One aspect of the disclosure here is a machine learning model that has an action segmentation network preceded with an EfficientNetV2 featurizer, as a technique (a method or apparatus) that temporally locates and classifies instruments (recognizes them) in surgical videos. The technique may perform better in mean average precision than any previous approaches to this task on the open source Cholec80 dataset of surgical videos. When using ASFormer as the action segmentation network, the model outperforms LSTM and MS-TCN architectures while using the same featurizer. The recognition results may then be added as metadata associated with the analyzed surgical video, for example inserted into the corresponding surgical video file or by annotating the surgical vide file. The model reduces the need for costly human review and labeling of surgical video and could be applied to other action segmentation tasks, driving the development of indexed surgical video libraries and instrument usage tracking. Examples of these applications are included with the results to highlight the power of this modeling approach.

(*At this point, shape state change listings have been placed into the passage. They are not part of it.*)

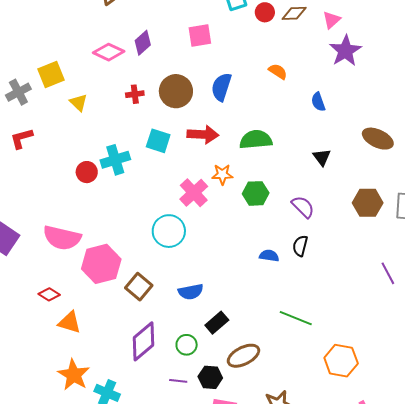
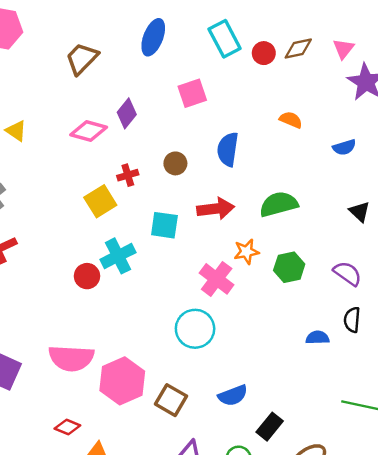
yellow square: (51, 74) -> (100, 201), moved
brown circle: (176, 91) -> (175, 163), size x0.6
blue semicircle: (318, 102) -> (344, 147), turned -78
yellow triangle: (79, 103) -> (16, 131), moved

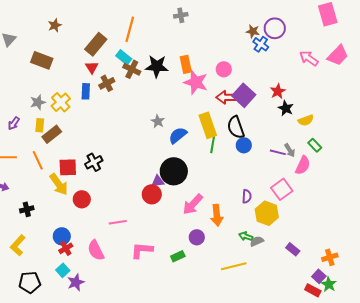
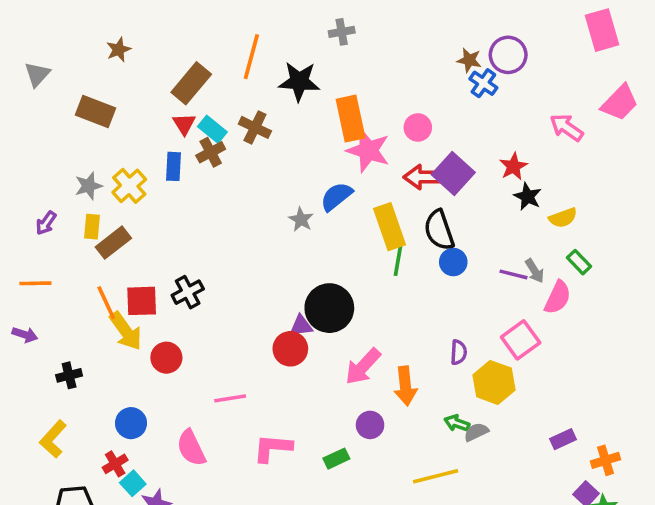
cyan rectangle: (124, 57) -> (212, 129), moved
pink arrow: (309, 58) -> (567, 127), moved
orange rectangle: (186, 64) -> (351, 119), size x1.4
black star: (157, 66) -> (299, 81), moved
blue semicircle: (178, 135) -> (336, 197), moved
orange line: (38, 160) -> (106, 303), moved
red cross: (66, 248) -> (115, 464), moved
purple rectangle: (293, 249) -> (563, 439), moved, turned -64

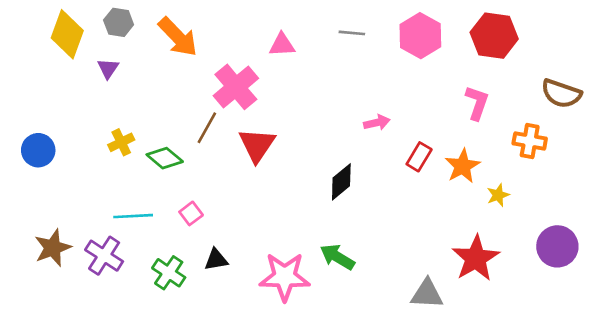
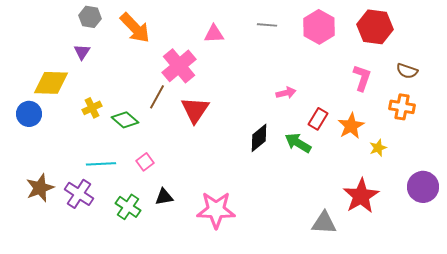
yellow diamond: (67, 34) -> (51, 83), moved, turned 72
brown semicircle: (561, 94) -> (407, 71), moved, size x0.7
green arrow: (337, 257) -> (298, 143), moved

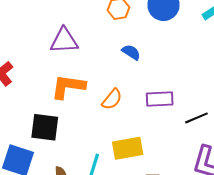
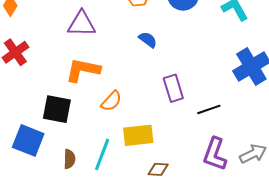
orange semicircle: (112, 99) -> (111, 101), moved
purple rectangle: (160, 99) -> (173, 88), turned 72

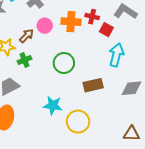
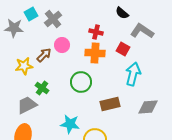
red cross: (92, 17) -> (96, 32), moved
orange cross: (71, 22) -> (95, 53), moved
green cross: (25, 60) -> (42, 88), moved, turned -32

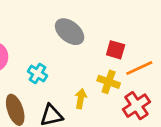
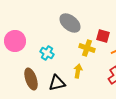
yellow cross: (109, 82) -> (87, 48), moved

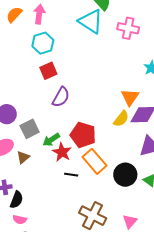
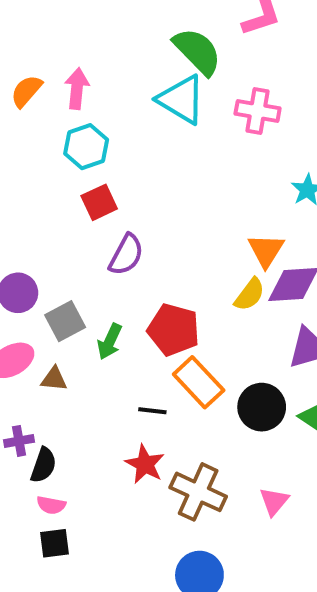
green arrow: (51, 140) -> (110, 341), turned -30
red star: (62, 152) -> (145, 464), moved
brown triangle: (23, 157) -> (54, 379), turned 48

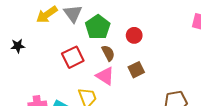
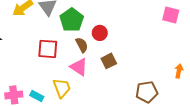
red circle: (134, 35) -> (100, 33), moved
red square: (73, 57) -> (48, 49), turned 30

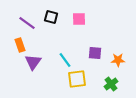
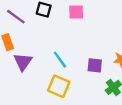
purple square: (95, 53) -> (95, 65), moved
yellow square: (77, 79) -> (59, 86), moved, turned 30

The above summary does not include an exhaustive list of all aspects of the present disclosure. It is contemplated that the disclosure includes all systems and methods that can be practiced from all suitable combinations of the various aspects summarized above, as well as those disclosed in the Detailed Description below and particularly pointed out in the Claims section. Such combinations may have advantages not specifically recited in the above summary.
Several aspects of the disclosure here are illustrated by way of example and not by way of limitation in the figures of the accompanying drawings in which like references indicate similar elements. It should be noted that references to “an” or “one” aspect in this disclosure are not necessarily to the same aspect, and they mean at least one. Also, in the interest of conciseness and reducing the total number of figures, a given figure may be used to illustrate the features of more than one aspect of the disclosure, and not all elements in the figure may be required for a given aspect.
Video-based assessment (VBA) involves assessing a video recording of a surgeon's performance, to then support surgeons in their lifelong learning. Surgeons upload their surgical videos to online computing platforms which analyze and document the surgical videos using a VBA system. A surgical video library is an important feature of online computing platforms because it can help surgeons document and locate their cases efficiently.
To enable indexing through a surgical video library, video-based surgical workflow analysis with Artificial Intelligence (AI) is an effective solution. Video-based surgical workflow analysis involves several technologies including surgical phase recognition, surgical gesture and action recognition, surgical event recognition, and surgical instrument segmentation and recognition, along with others. This disclosure focuses on surgical instrument recognition. It can help to document surgical instrument usage for surgical workflow analysis as well as index through the surgical video library.
In this disclosure, long video segment temporal modeling techniques are applied to achieve surgical instrument recognition. In one aspect, a convolutional neural network called EfficientNetV2 (Tan and Le 2021) is applied to capture the spatial information from video frames. Instead of using Long Short-Term Memory (LSTM) (Hochreiter and Schmidhuber 1997) or Multi-Stage Temporal Convolutional Network (MS-TCN) (Farha and Gall 2019) for full video temporal modeling, a Transformer for Action Segmentation (ASFormer) (Yi et al. 2021) is used to capture the temporal information in the full video to improve performance. This version of the machine learning model is also referred to here as EfficientNetV2-ASFormer. It outperforms previous state-of-the-art designs for surgical instrument recognition and may be promising for instrument usage documentation and surgical video library indexing.
For feature extraction, the EfficientNetV2 developed by Tan and Le (2021) may be used. The EfficientNetV2 technique is based on EffientNetV1, a family of models optimized for FLOPs and parameter efficiency. It uses Neural Architecture Search (NAS) to search for a baseline architecture that has a better tradeoff between accuracy and FLOPs. The baseline model is then scaled up with a compound scaling strategy, scaling up network width depth and resolution with a set of fixed scaling coefficients.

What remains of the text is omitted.